I’m Abbi, part of the brand new team here at Operation Osprey. And I can tell you that I’m very happy to be here. Leaving the streets and parks of London town behind me to come to the treetops of Abernethy, upping sticks was definitely the right move to make. The welcome here has been outstanding and with EJ and Odin both now back, its time to get down to business.
And that is precisely what the birds have been up to. A lot. In fact, since our last blog the Loch Garten pair have successfully mated 68 times! This is pretty good going as our male Odin [now here for the 3rd year] only arrived back on Saturday. The mating is all part of the breeding ritual and they can mate up to a hundred times before she lays eggs. Maybe these two are going for a record?
You might think they’ve not had time for much else but actually the matings are very brief so they’ve had plenty of time to get new nesting materials and rearrange the family home. If you’ve been watching the nest closely for the last few days, you’ll have seen some interesting bits and pieces arrive. Yesterday saw Odin drop a huge bundle of straw and it took EJ a while to work out what she was going to do with it. Then earlier today, Odin had disappeared for about half an hour and we were starting to wonder what he would bring on his return. My money was on a stick, the others said a fish and then in he flew in with 2 sturdy looking pieces of bark. In 3 ½ days they’ve brought 66 new items of nesting materials.
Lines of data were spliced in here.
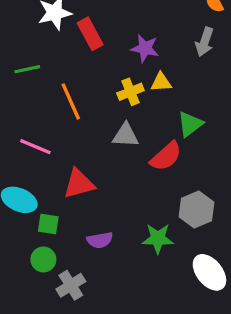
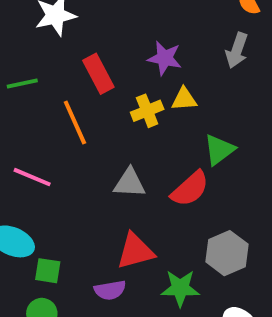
red rectangle: (90, 34) -> (98, 74), moved
gray triangle: (126, 135) -> (130, 183), moved
red triangle: (79, 184) -> (135, 251), moved

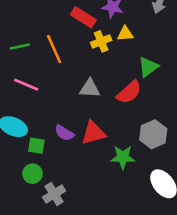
red rectangle: (98, 74) -> (83, 17), moved, turned -30
green line: (22, 84) -> (20, 46), moved
purple semicircle: (110, 290) -> (64, 133), moved, turned 42

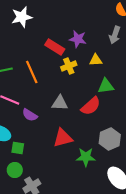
yellow triangle: (125, 34) -> (96, 60), moved
green triangle: (148, 67) -> (106, 86), turned 30
purple semicircle: (64, 133) -> (30, 115), moved

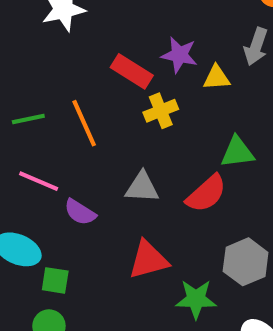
yellow triangle: (96, 60) -> (217, 78), moved

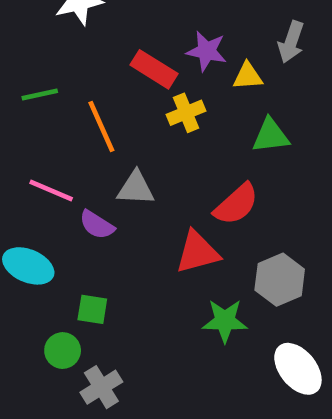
green line: (28, 119) -> (40, 95), moved
green triangle: (237, 152) -> (271, 136), moved
gray triangle: (142, 187) -> (136, 188), moved
red triangle: (148, 260) -> (197, 252), moved
green square: (55, 280) -> (92, 309), moved

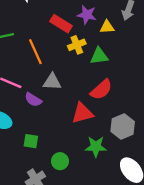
green triangle: (271, 136) -> (99, 56), moved
green circle: (63, 351) -> (60, 161), moved

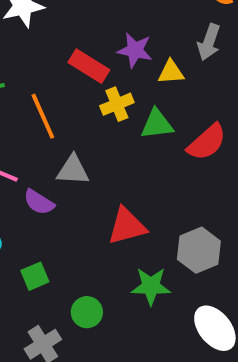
red semicircle: (101, 90) -> (207, 142), moved
green square: (31, 141) -> (35, 276), turned -32

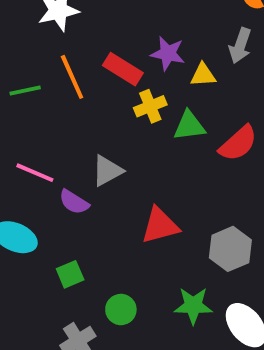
orange line: (43, 116) -> (72, 77), moved
gray triangle: (73, 170) -> (107, 171), turned -32
green star: (151, 286) -> (193, 306), moved

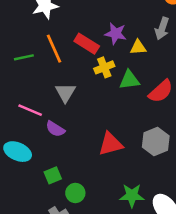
gray triangle: (107, 171) -> (65, 93), moved, turned -30
gray hexagon: (230, 249) -> (156, 141), moved
green circle: (121, 310) -> (75, 193), moved

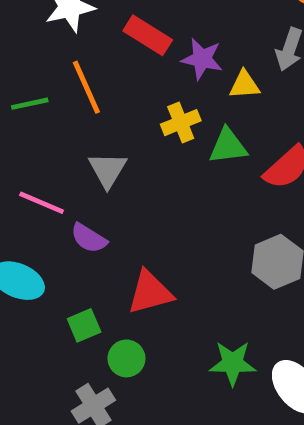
red rectangle: (87, 44) -> (148, 35), moved
red triangle: (111, 144) -> (150, 292), moved

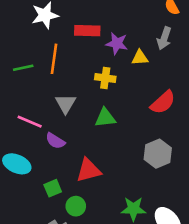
red rectangle: (148, 35) -> (87, 31), turned -30
orange line: (86, 87) -> (54, 59), turned 32
yellow cross: (181, 123) -> (105, 78), turned 30
green triangle: (228, 146) -> (105, 118), moved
Between them they’ll make the nest fit for raising chicks and Odin will keep bringing in the goods to remind her what a great mate he is. Keep watching to see how cosy they can make it for those eggs that should be coming soon...
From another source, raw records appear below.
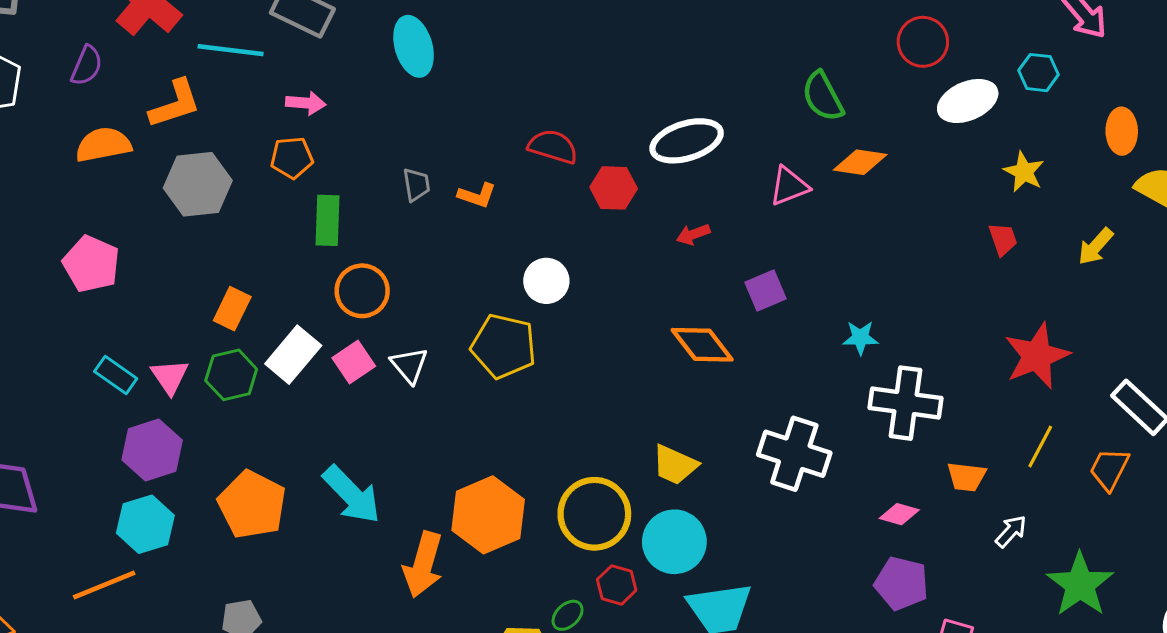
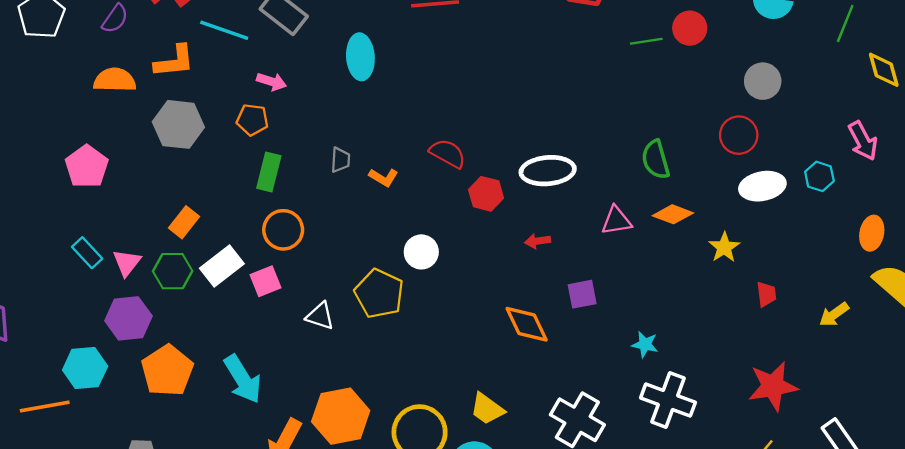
yellow star: (1024, 172) -> (724, 247), moved
white triangle: (409, 365) -> (320, 316), moved, turned -44
purple hexagon: (152, 450) -> (128, 318), moved

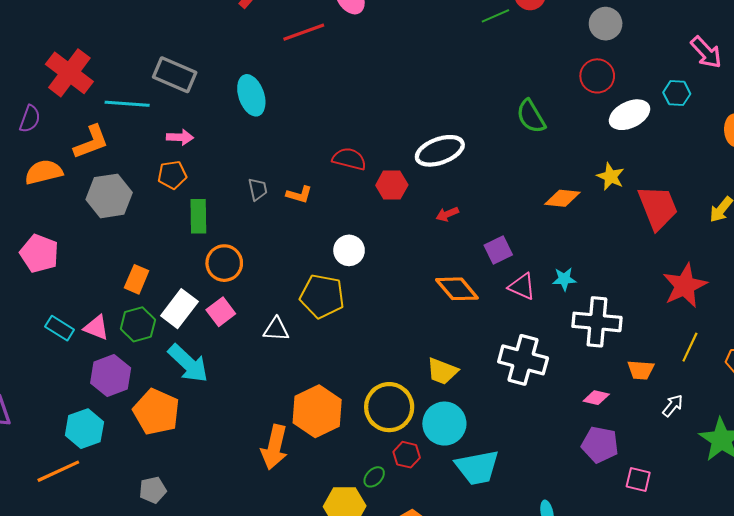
orange diamond: (673, 214) -> (562, 198), moved
pink triangle: (616, 221) -> (522, 286), moved, turned 48
pink triangle: (127, 263) -> (96, 328), turned -32
red trapezoid: (766, 294) -> (658, 207), size x2.0
cyan arrow: (243, 379) -> (188, 363), moved

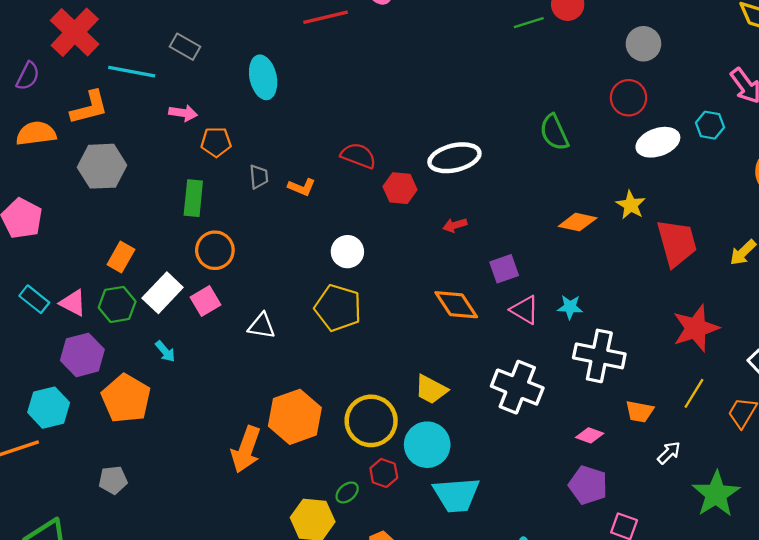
gray rectangle: (175, 75) -> (185, 47), size x0.7
orange pentagon: (172, 175) -> (216, 142), moved
yellow pentagon: (322, 296) -> (338, 308), moved
cyan arrow: (188, 363) -> (165, 351), size x0.5

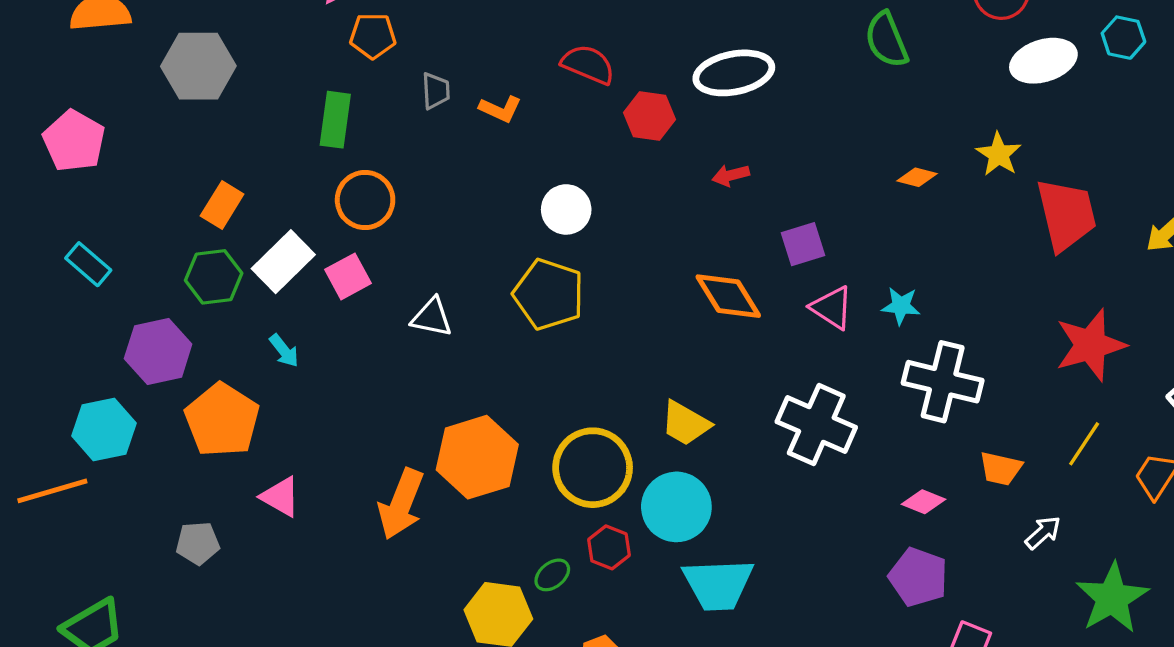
orange diamond: (578, 222) -> (917, 177), size x0.7
pink triangle: (73, 303) -> (281, 497), moved

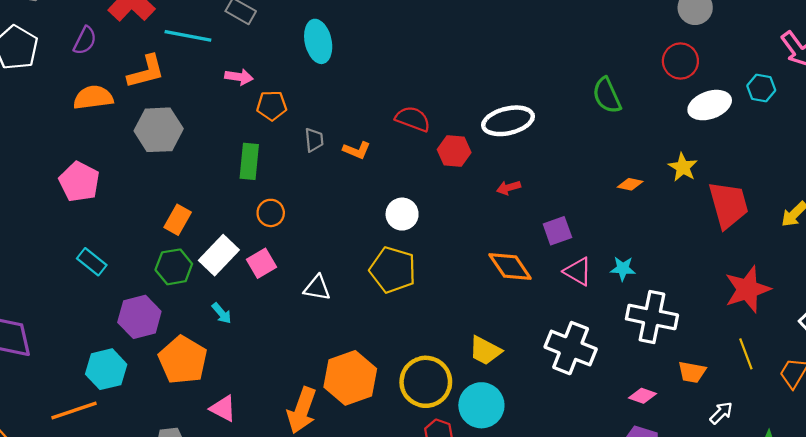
orange circle: (365, 200) -> (271, 213), size x0.7
yellow line: (1084, 444) -> (746, 354), turned -52

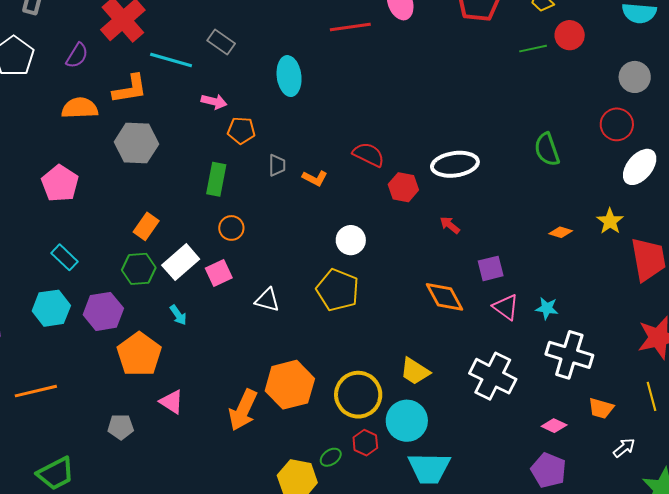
white ellipse: (710, 105) -> (640, 167), turned -36
red arrow: (509, 188) -> (450, 225), turned 50
cyan hexagon: (106, 369) -> (51, 308), moved

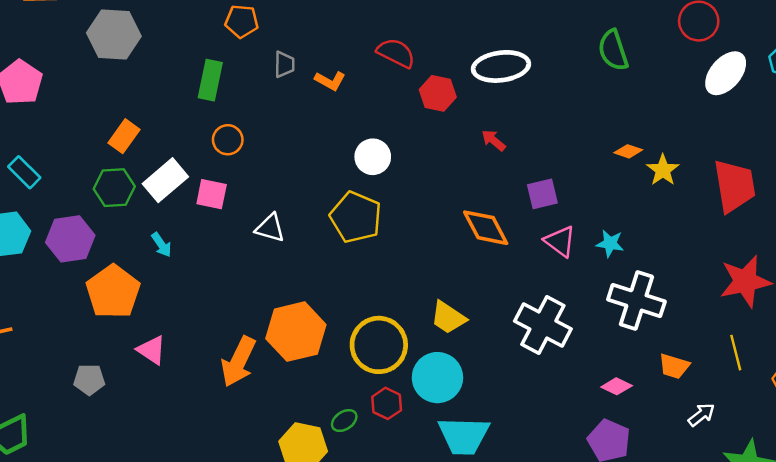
yellow star: (610, 221) -> (663, 170), moved
pink square: (219, 273) -> (212, 194), turned 36

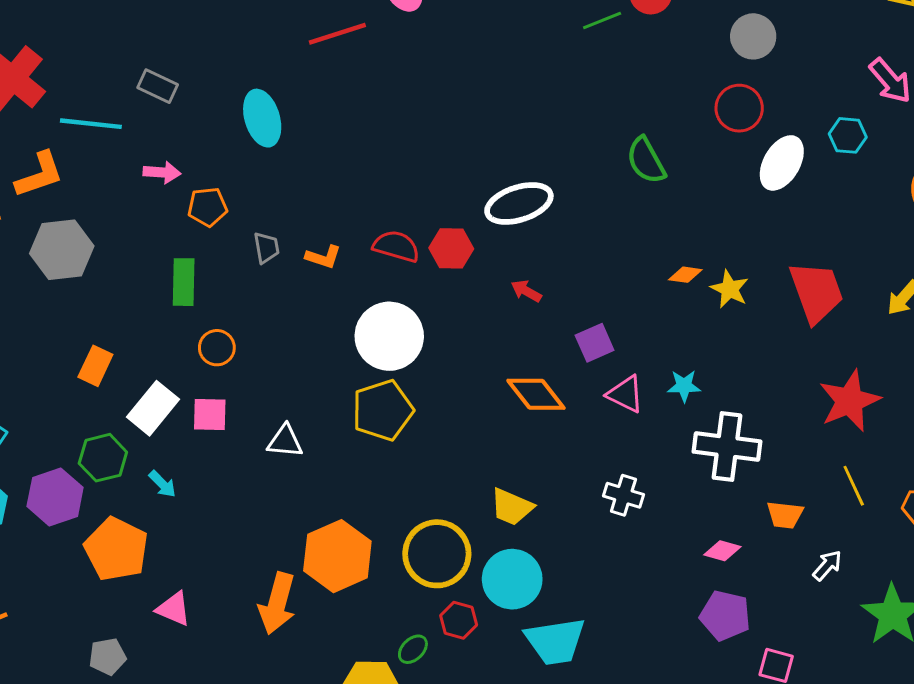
red semicircle: (396, 53) -> (396, 246), moved
white circle: (373, 157) -> (389, 336), size x1.6
green hexagon: (114, 188) -> (103, 458), moved
yellow pentagon: (356, 217) -> (383, 410), turned -30
white cross: (543, 325) -> (623, 495), size x0.6

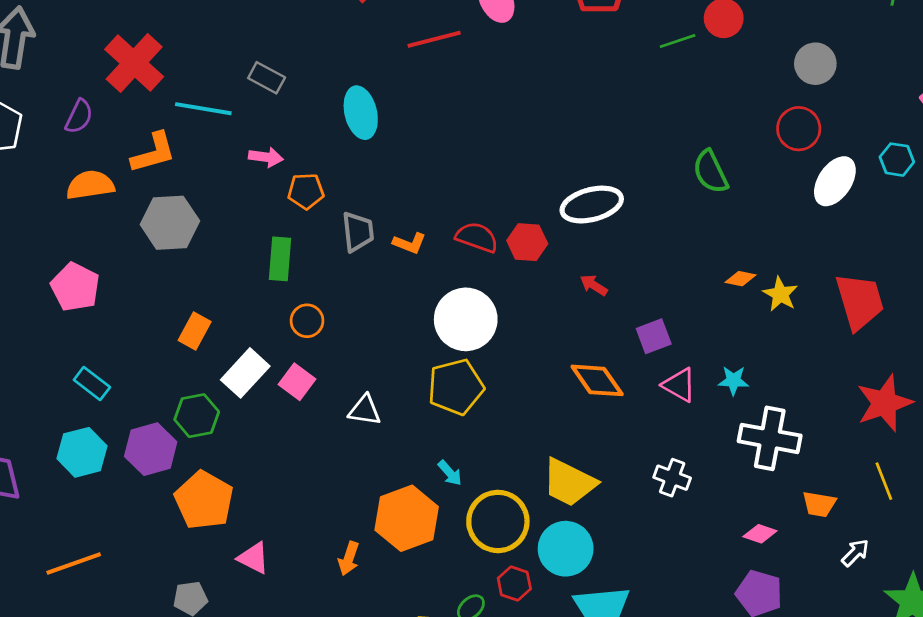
gray trapezoid: (266, 248) -> (358, 232), size x1.4
pink square: (210, 415) -> (297, 382), turned 32
cyan arrow: (162, 484) -> (450, 473), moved
yellow trapezoid: (512, 507) -> (569, 482), size x1.4
orange arrow: (277, 603) -> (349, 558), size x0.6

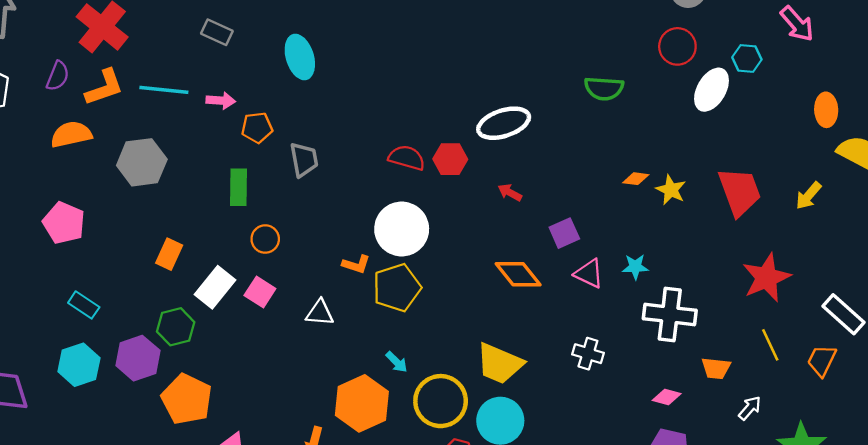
cyan line: (203, 109) -> (164, 90), moved
orange L-shape: (153, 153) -> (104, 87), moved
cyan hexagon: (897, 160) -> (747, 58), moved
green semicircle: (710, 172) -> (604, 88), turned -57
orange L-shape: (410, 243) -> (356, 264), moved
Last year the first egg was laid on 16 April so we are getting very close indeed. If you see them leaning forward and kicking their legs back, that’s them scraping a nest cup to hold the eggs. You can imagine that 3 wee eggs up there would just roll around in the elements without a bit of support. The nest is about the size of a double bed across so they need a good little dint to steady them.
Hello again Bloggers!
Prior to starting at Loch Garten, I was chatting with a colleague about how much I was looking forward to a summer in the Highlands. I confess, his rather dry retort of “Summer? You’d better hope you’re not working that day!” was probably closer to my expectations than I liked to admit.. However, I’m pleased to report that the sun has been positively beaming down on Abernethy for the last week!
Things are very quiet nest-side. EJ and Odin seem to have settled nicely into their incubation routine; though they both look a wee bit warm from time to time, this pleasant weather is ideal for the sitting birds. Although, as a result of the clear night skies there have been mornings when we’ve arrived at the centre to find poor EJ covered in a thin film of frost! The 26th particularly springs to mind. I was recently looking at footage from the same period in 2009. It shows EJ bracing herself against some standard-issue horizontal rain, and I suspect she’s not missing it just yet.
Earlier in the week, I was treated to some stunning views of Red Grouse courting at top end of the reserve. The calls of the males (which, should you ever hear them, are rather comical) reverberated around the valley, their owners tramping lustily through the heather in hot pursuit of the girls. When the sun catches their plumage, it really is the most glorious burnished copper.
I must also give a big shout-out to Nicola, Olivia and Felicity who recognised me from the centre when out birding! It was great to chat to them again, and it was my pleasure to share the things that I’ve learned about Ospreys with such a lovely family.
We’re bidding a fond farewell to one of our tem this week – Dan is leaving the centre staff, having stood in temporarily at short notice from the beginning of the season. We wish him the very best in his future endeavours, and his wicked sense of humour (not to mention his DIY skills?!) will be much missed by everyone who worked with him.
So, that’s all for now folks - just a quick check in, and I hope this finds you all well out there.
Spare a thought for the team at Abernethy, going about our daily duties in shorts & t-shirts beneath the sunlit pines... it’s a tough job, but someone’s got to do it!